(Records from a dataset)
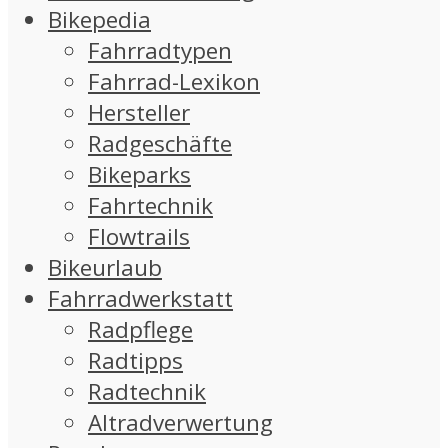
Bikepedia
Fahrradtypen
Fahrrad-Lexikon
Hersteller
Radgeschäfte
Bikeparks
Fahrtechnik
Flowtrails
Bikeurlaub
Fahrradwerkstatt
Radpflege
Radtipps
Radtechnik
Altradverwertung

[Problem statement]: Without the pictures, please output every record exactly.

[Answer for this exercise]:
Bikepedia
Fahrradtypen
Fahrrad-Lexikon
Hersteller
Radgeschäfte
Bikeparks
Fahrtechnik
Flowtrails
Bikeurlaub
Fahrradwerkstatt
Radpflege
Radtipps
Radtechnik
Altradverwertung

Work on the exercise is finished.